Lake Eyre, in the Lake Eyre National Park around 700 kilometres north of Adelaide, is an extraordinary oasis in the harsh South Australian outback. The Lake Eyre Basin covers an astonishing 1 million square kilometres and crosses the borders of South Australia, the Northern Territory and Queensland.
Lake Eyre itself, which is actually two lakes connected by a channel, is 144 km long and 77 km wide. It’s the largest salt lake in Australia, but one that is rarely filled with water. The Lake Eyre region is also the driest and lowest geographical point in Australia.
Our overnight stay is at The William Creek Hotel. Enjoy the service and hospitality that this iconic “tin shed” historic building has to offer.
William Creek is the entry point from Coober Pedy to Lake Eyre in the Tirari Desert. The world’s largest cattle station is located at nearby Anna Creek Station and the Woomera Prohibited Area, former testing ground for atomic weapons, is also nearby.
Accommodation: William Creek Hotel
DAY 4: Coober Pedy 166km (B,L,D)
This morning after an early breakfast we are going to go on a flight over Lake Eyre with Wrightsair.
The 2 hour flight over Lake Eyre and the Warburton Creek Inlet from William Creek will take you over the vast cattle country of Anna Creek Station to the gibber shelf on the Western shoreline of Belt Bay (lowest point in Australia), Silcrete Island and some of the eroded peninsulas that jut out into the salt bed, Jackboot Bay and then follow The Warburton Groove up to the very Northern end of the Lake where the Warburton Creek channels come together to flow into the lake. The likelihood of seeing an array of water birds and pelicans is greatest on this flight.

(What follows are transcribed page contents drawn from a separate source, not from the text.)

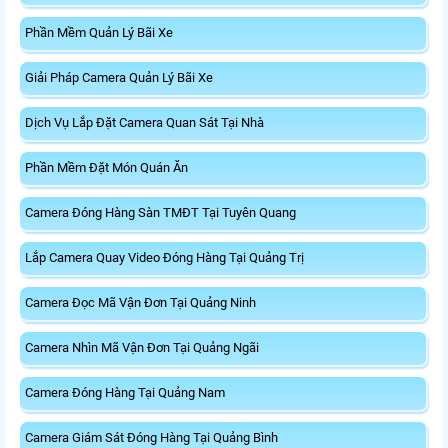
Phần Mềm Quản Lý Bãi Xe
Giải Pháp Camera Quản Lý Bãi Xe
Dịch Vụ Lắp Đặt Camera Quan Sát Tại Nhà
Phần Mềm Đặt Món Quán Ăn
Camera Đóng Hàng Sàn TMĐT Tại Tuyên Quang
Lắp Camera Quay Video Đóng Hàng Tại Quảng Trị
Camera Đọc Mã Vận Đơn Tại Quảng Ninh
Camera Nhìn Mã Vận Đơn Tại Quảng Ngãi
Camera Đóng Hàng Tại Quảng Nam
Camera Giám Sát Đóng Hàng Tại Quảng Bình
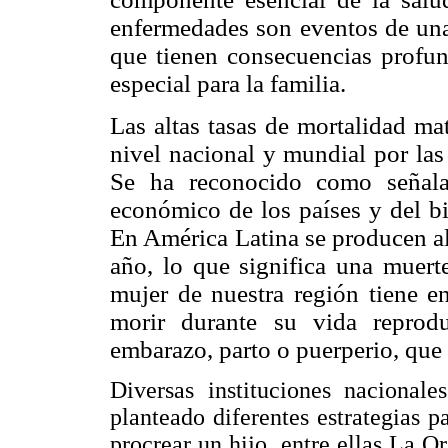
enfermedades son eventos de un
que tienen consecuencias profun
especial para la familia.
Las altas tasas de mortalidad ma
nivel nacional y mundial por las
Se
ha reconocido como señala
económico de los países y del bi
En América Latina se producen a
año, lo que significa una muert
mujer de nuestra región tiene e
morir durante su vida reprodu
embarazo, parto o puerperio, que 
Diversas instituciones nacional
planteado diferentes estrategias p
procrear un hijo, entre ellas La 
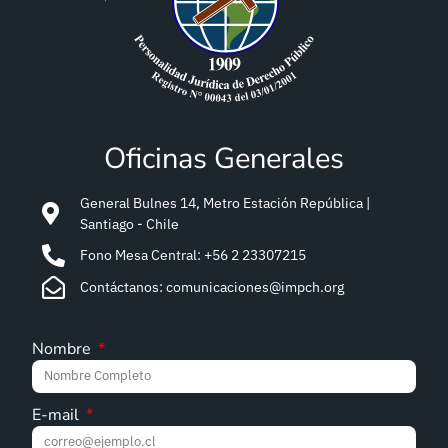
Oficinas Generales
General Bulnes 14, Metro Estación República |
Santiago - Chile
Fono Mesa Central: +56 2 23307215
Contáctanos: comunicaciones@impch.org
Nombre
E-mail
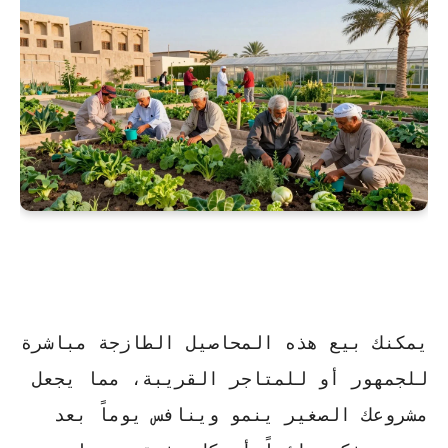
يمكنك بيع هذه المحاصيل الطازجة مباشرة
للجمهور أو للمتاجر القريبة، مما يجعل
مشروعك الصغير ينمو وينافس يوماً بعد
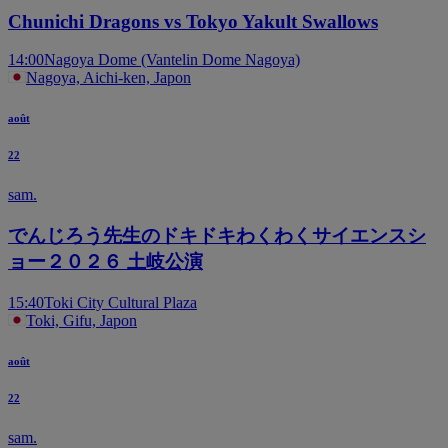
Chunichi Dragons vs Tokyo Yakult Swallows
14:00
Nagoya Dome (Vantelin Dome Nagoya)
Nagoya, Aichi-ken, Japon
août
22
sam.
でんじろう先生のドキドキわくわくサイエンスシ
ョー２０２６ 土岐公演
15:40
Toki City Cultural Plaza
Toki, Gifu, Japon
août
22
sam.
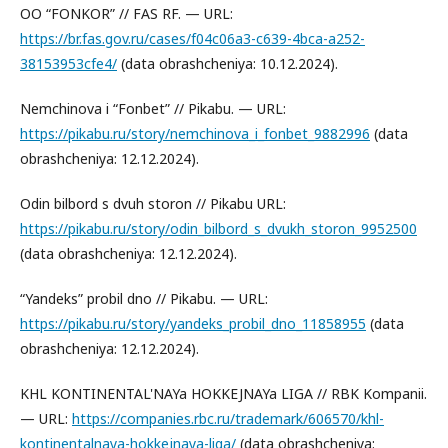
OO “FONKOR” // FAS RF. — URL:
https://br.fas.gov.ru/cases/f04c06a3-c639-4bca-a252-
38153953cfe4/
(data obrashcheniya: 10.12.2024).
Nemchinova i “Fonbet”⁠⁠ // Pikabu. — URL:
https://pikabu.ru/story/nemchinova_i_fonbet_9882996
(data
obrashcheniya: 12.12.2024).
Odin bilbord s dvuh storon // Pikabu URL:
https://pikabu.ru/story/odin_bilbord_s_dvukh_storon_9952500
(data obrashcheniya: 12.12.2024).
“Yandeks” probil dno // Pikabu. — URL:
https://pikabu.ru/story/yandeks_probil_dno_11858955
(data
obrashcheniya: 12.12.2024).
KHL KONTINENTAL'NAYa HOKKEJNAYa LIGA // RBK Kompanii.
— URL:
https://companies.rbc.ru/trademark/606570/khl-
kontinentalnaya-hokkejnaya-liga/
(data obrashcheniya:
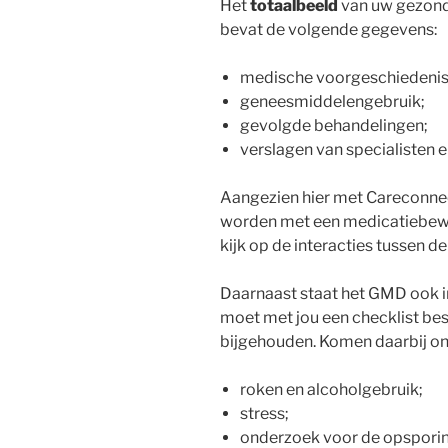
Het
totaalbeeld
van uw gezondh
bevat de volgende gegevens:
medische voorgeschiedenis
geneesmiddelengebruik;
gevolgde behandelingen;
verslagen van specialisten 
Aangezien hier met Careconne
worden met een medicatiebew
kijk op de interacties tussen d
Daarnaast staat het GMD ook i
moet met jou een checklist be
bijgehouden. Komen daarbij o
roken en alcoholgebruik;
stress;
onderzoek voor de opsporin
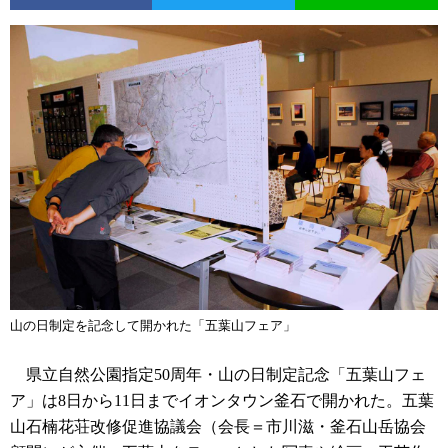
山の日制定を記念して開かれた「五葉山フェア」
県立自然公園指定50周年・山の日制定記念「五葉山フェ
ア」は8日から11日までイオンタウン釜石で開かれた。五葉
山石楠花荘改修促進協議会（会長＝市川滋・釜石山岳協会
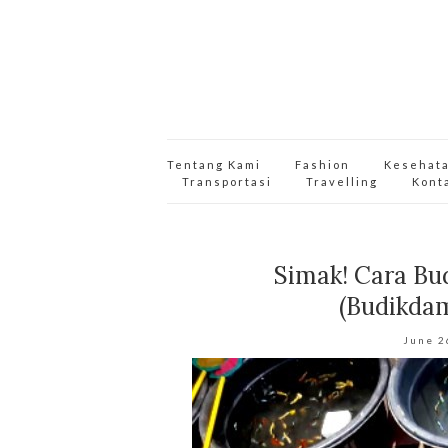
Tentang Kami
Fashion
Kesehat
Transportasi
Travelling
Kont
Simak! Cara Bu
(Budikda
June 2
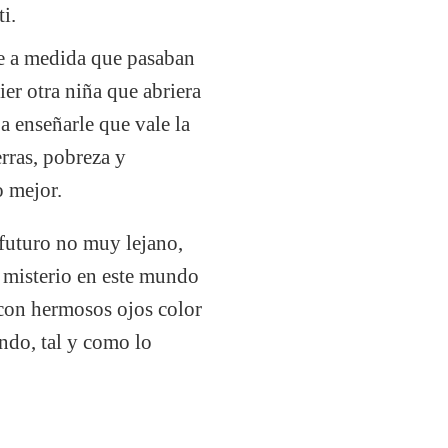
i.
ue a medida que pasaban
ier otra niña que abriera
a enseñarle que vale la
rras, pobreza y
o mejor.
 futuro no muy lejano,
s misterio en este mundo
 con hermosos ojos color
undo, tal y como lo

After this fantastic experience, we will drive across to Coober Pedy. Opal Capital of the World. Around 150 million years ago, Coober Pedy was covered by ocean – and when the water receded, the sandy silica minerals from the seabed flowed into the rocky cracks and cavities and solidified over time into multi-coloured gem-stone – which we know as opal.
At Coober Pedy we will jump on board with Arid Area Tours. The Coober Pedy Tour offers an insight into this unique outback Opal mining town. With a local guide you will experience the towns rich history, diverse culture, underground homes & churches, and outback charm. Whilst on this tour, you will visit underground homes, churches, museums, opal mines, and other Coober Pedy specialties. Coober Pedy truly is like no other place in the world.
Accommodation: Coober Pedy accommodation
DAY 5: Coober Pedy
Today we have a day tour of the Painted Desert. The Painted Desert is an ancient Inland Sea bed where the hills are the result of rain, weather and erosion. The slopes and shapes include many different colours and shades of orange, yellow and white, and it is the coloured shale on the faces of the hills from which the name “Painted Desert” came. The various shapes are formed when the top layers of soil dry out and fall away to reveal the beautiful rich colours underneath.
We travel north east from Coober Pedy through 2 Cattle stations to the Arckaringa Hills and the Painted Desert. This country highlights the vivid colours of the outback. Millions of years in the making, with unspoilt beauty. You won’t be able to resist the leisurely walk through this area with its breathtaking views, remarkable wildlife, and selection of outback flora.
Afterwards, we will have a dinner to farewell those who are leaving us at Coober Pedy, and to recap on experiences that we have had over the week.
Accommodation: Coober Pedy accommodation
DAY 6: Home Ports (B)
This morning following breakfast, there is an opportunity to visit a few local sites before being transferred to the airport for your return journey home. The Regional Express Airlines flightpath to Adelaide will cross over some magnificent country of Outback South Australia.